In C, string literals, like "Hello, World!"
, are stored in arrays of char
such that they are visible over the lifetime of the program. String literals are supposed to be immutable, and some implementations will store them in a read-only memory segment (such that attempting to modify the literal's contents will trigger a runtime error). Some implementations don't, and attempting to modify the literal's contents may not trigger a runtime error (it may even appear to work as intended). The C language definition leaves the behavior "undefined" so that the compiler is free to handle the situation however it sees fit.
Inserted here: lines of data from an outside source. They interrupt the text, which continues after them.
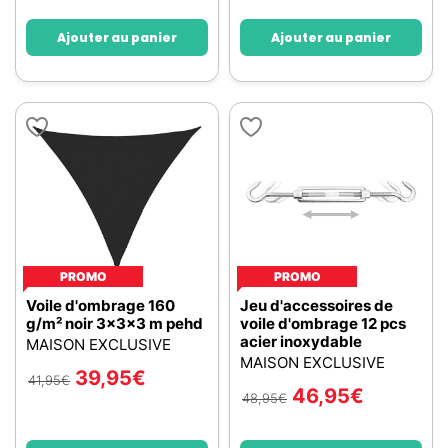
Ajouter au panier
Ajouter au panier
PROMO
PROMO
Voile d'ombrage 160
Jeu d'accessoires de
g/m² noir 3x3x3 m pehd
voile d'ombrage 12 pcs
acier inoxydable
MAISON EXCLUSIVE
MAISON EXCLUSIVE
39,95
€
41,95
€
46,95
€
48,95
€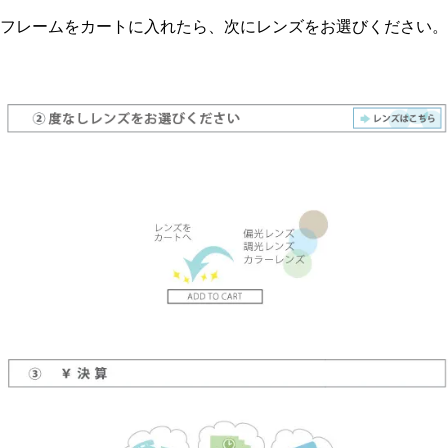
フレームをカートに入れたら、次にレンズをお選びください。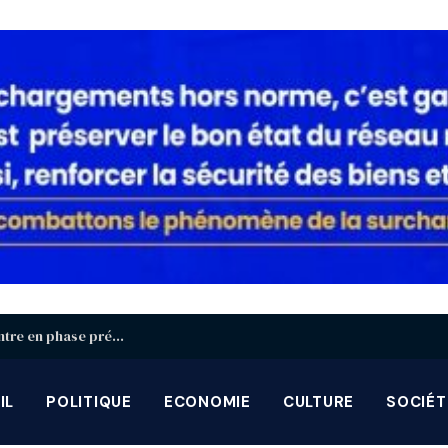
Identification biométrique : la région Centrale entre en phase préparatoire avant la grande campagne d’août-septembre
IL
POLITIQUE
ECONOMIE
CULTURE
SOCIÉT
In C++, string literals are stored in arrays of const char
, so that any attempt to modify the literal's contents will trigger a diagnostic at compile time.
As Christian points out, the const
keyword was not originally a part of C. It was, however, originally part of C++, and it makes using string literals a little safer.
Remember that the const
keyword does not mean "store this in read-only memory", it only means "this thing may not be the target of an assignment."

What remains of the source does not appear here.